State of Environment: More deaths, less extreme events in 2019

New Delhi, Feb 9 (IANS) Forty eight percent per cent of the deaths in Asia due to extreme weather events happened in India, while one extreme weather event happened almost every month, and despite fewer events in 2019 compared to 2018, 18 per cent more people died last year, according to the State of India’s Environmental Annual released on Sunday.

Extreme weather events include conditions like drought, wildfire, flood, landslides, extreme temperatures, fog and storm.

In terms of deaths, 48 per cent of the deaths in Asia due to extreme weather events happened in India. And in 2019, there were more deaths in India even though the number of such events were fewer – 2.038 people died in 2019 due to extreme weather events, compared to 1.396 in 2018.

“In 2018 and 2019, one extreme weather event happened almost every month in India”, said the report prepared by the Centre for Science and Environment and Won To Earth, which was released by Rajasthan Chief Minister Ashok Gehlot in Alwar.

The findings claim that the continuity and intensity of extreme weather events in India in the 2018-19 period has taken even climate scientists and meteorologists by complete surprise.

“The world witnessed 286 and 228 extreme weather events in 2018 and 2019, respectively. Of these, India recorded 23 in 2018 and nine in 2019”, the report said.

The report claimed January saw the end of the north-east monsoon season with 44 per cent deficit rain — the third highest deficit in the past 10 years.

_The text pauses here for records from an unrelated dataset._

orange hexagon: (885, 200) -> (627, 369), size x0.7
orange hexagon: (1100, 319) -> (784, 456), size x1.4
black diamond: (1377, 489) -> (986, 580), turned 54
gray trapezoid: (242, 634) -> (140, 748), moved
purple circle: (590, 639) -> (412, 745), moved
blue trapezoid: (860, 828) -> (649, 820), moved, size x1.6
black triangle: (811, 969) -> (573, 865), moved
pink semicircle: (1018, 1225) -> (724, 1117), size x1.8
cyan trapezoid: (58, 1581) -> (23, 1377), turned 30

“North India had one of the coldest and driest winters ever, as the extreme conditions spilled into February. In March, an unseasonal heat wave roasted Tamil Nadu, Andhra Pradesh and Kerala. In April, thunderstorms with cloud-to-ground lightning strikes began affecting states in east, central and north-east India. The month ended with the formation of a rare pre-monsoon cyclone (Fani)”, said the report.

According to the report, long spells of heatwaves occurred in May and June. “By the first week of June, the country had undergone 73 spells of heatwave conditions, 11 of them extreme; with the maximum deaths in Bihar (over 200). The conditions were so harsh that district magistrates of five districts invoked section 144 of the Criminal Procedure Code to restrict public activities during daytime”, said the report.

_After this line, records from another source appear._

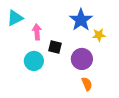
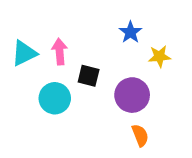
cyan triangle: (15, 18) -> (24, 53), moved
blue star: (81, 20) -> (130, 32), size x0.6

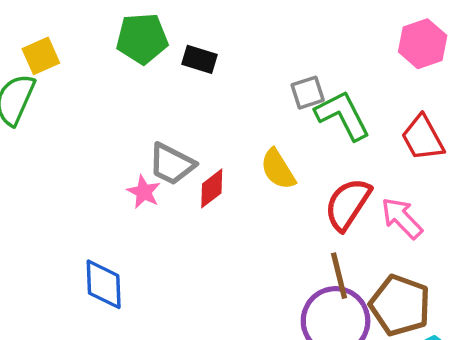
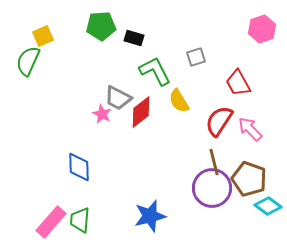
green L-shape: (342, 115) -> (155, 71), moved
red trapezoid: (423, 138) -> (238, 83), moved
red diamond: (212, 188) -> (141, 112), size x1.4

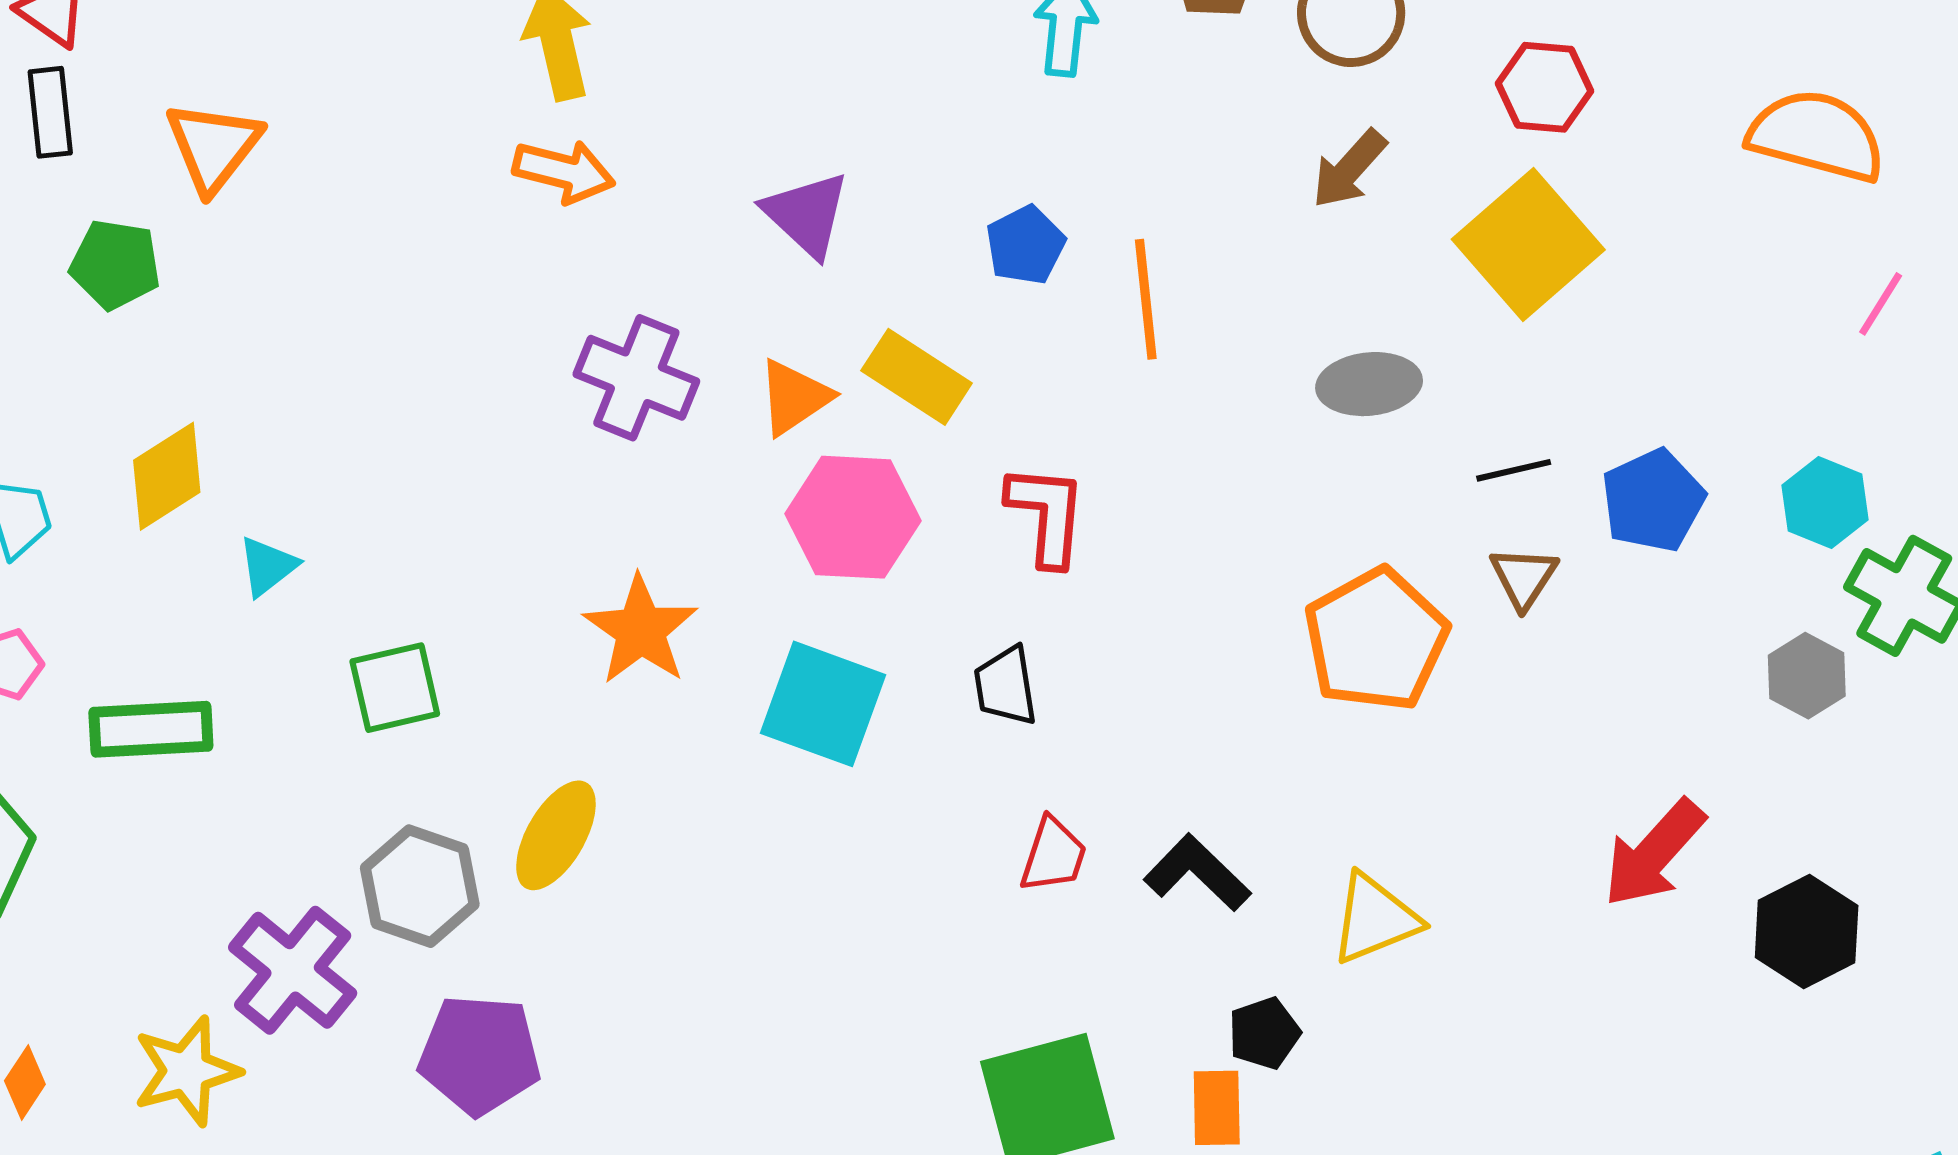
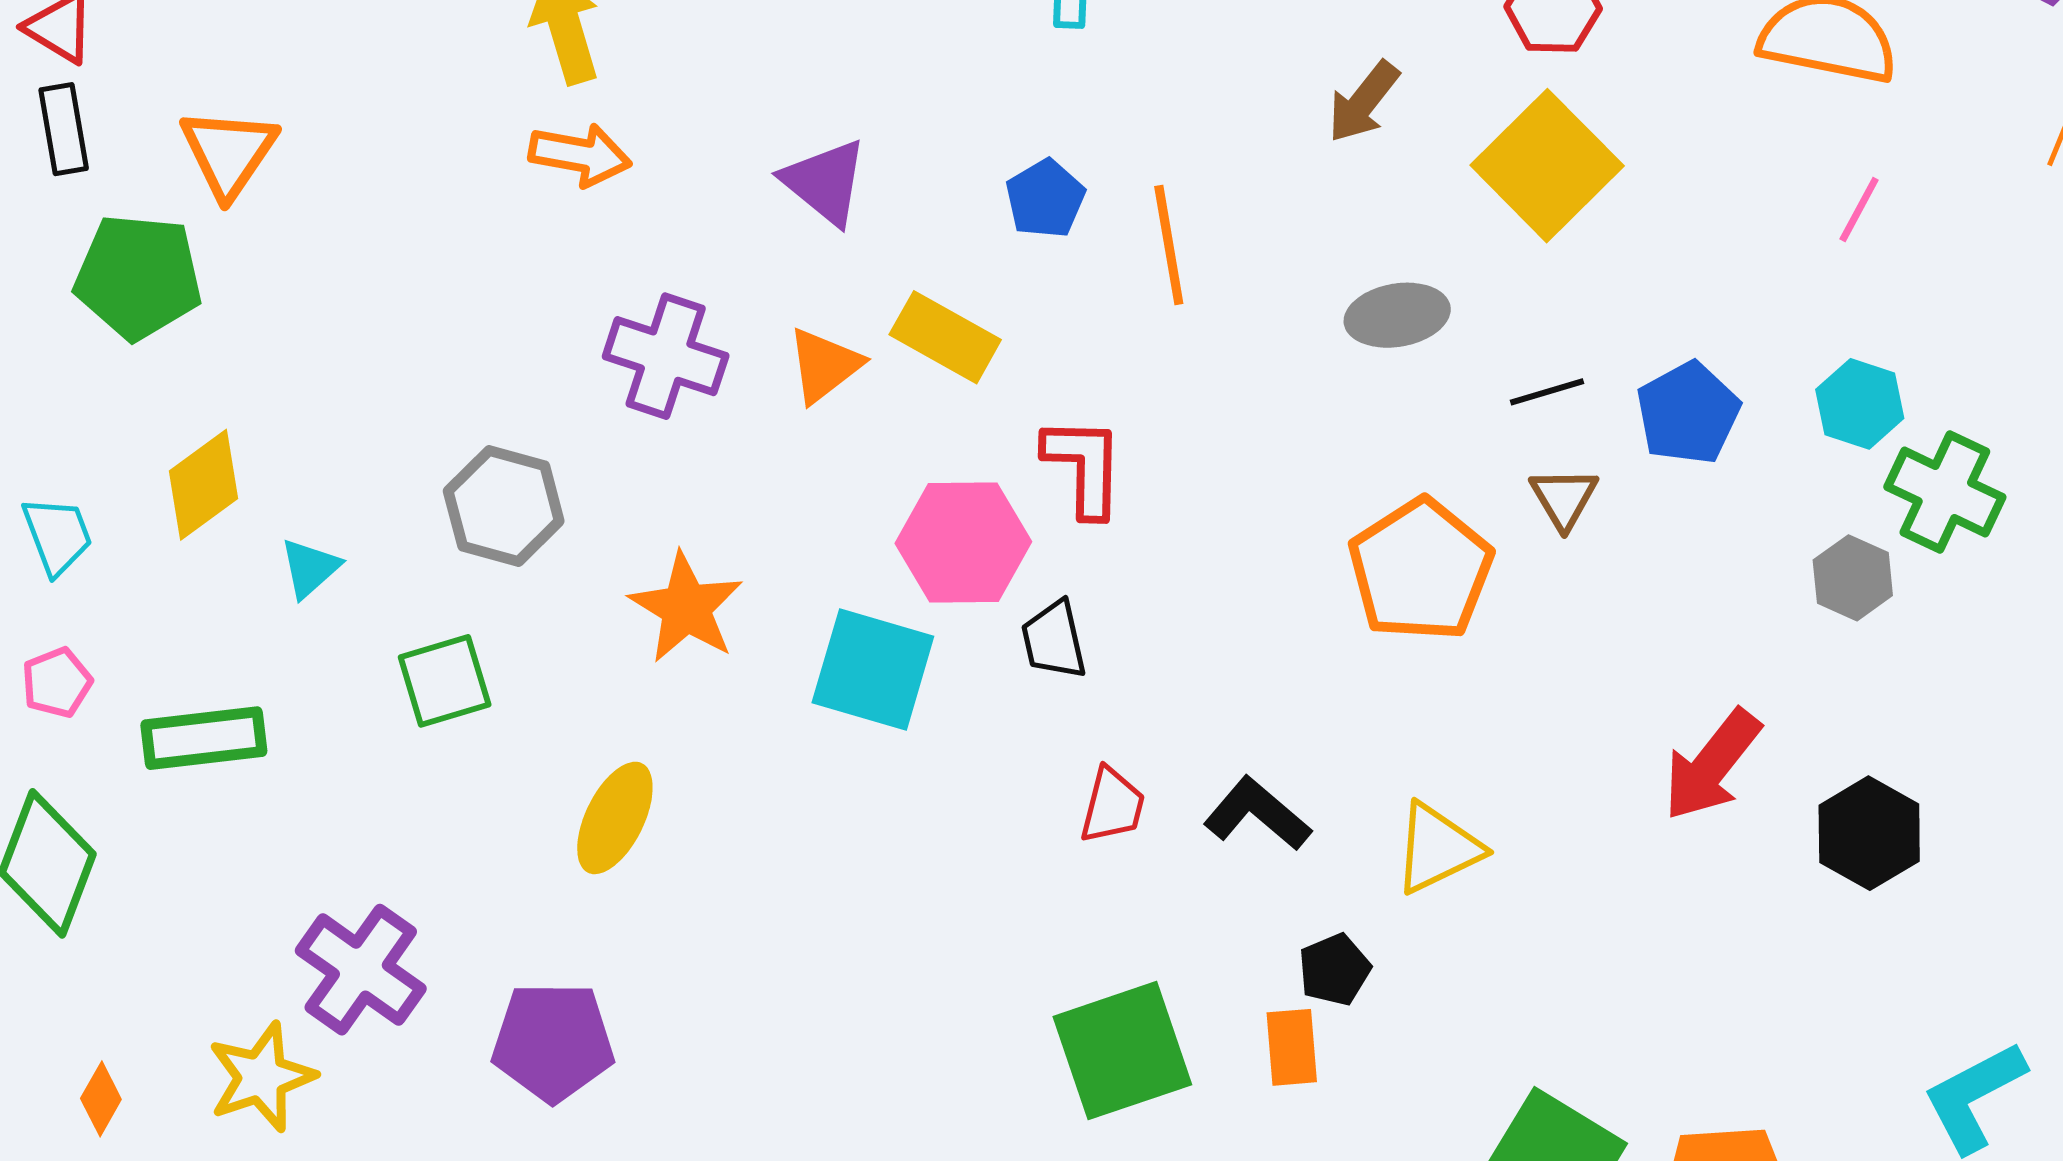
green pentagon: (115, 264) -> (138, 277), size x1.4
pink line: (1881, 304) -> (1859, 210), moved
pink hexagon: (853, 517) -> (963, 543), moved
gray hexagon: (420, 886) -> (504, 506), moved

Followed by the delay in the onset of south-west monsoon, and weak rainfall occurred in the beginning of July, which transformed into torrential rains. “Twelve states received over 60 per cent surplus rains in the second week of July. The resultant floods in Bihar and Assam affected over 10 million people and claimed 168 lives”, it added.

The rains came in short bursts of heavy downpours followed by drier periods, a pattern, which continued till September. The report cited 1,250 events of extreme rainfall during the year, or more than three per day.

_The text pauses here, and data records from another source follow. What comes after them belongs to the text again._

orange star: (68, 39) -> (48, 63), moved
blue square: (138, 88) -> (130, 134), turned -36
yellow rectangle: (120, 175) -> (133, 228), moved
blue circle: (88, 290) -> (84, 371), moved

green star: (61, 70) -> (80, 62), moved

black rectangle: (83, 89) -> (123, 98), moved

A statement released by the organisation which prepared the report, said: “The continuity of extreme events from one month to the next means that the world needs to always be on its toes. Scientists and environmentalists have called this a climate emergency.”

India has also witnessed the highest number of cyclones in a single year since 1976.

In October and November, cyclones Hikaa, Kyarr and Maha in the Arabian Sea and cyclone Bulbul in the Bay of Bengal formed and intensified in quick succession. With cyclone Pawan in December — the total number of cyclones in the northern Indian Ocean region reached eight.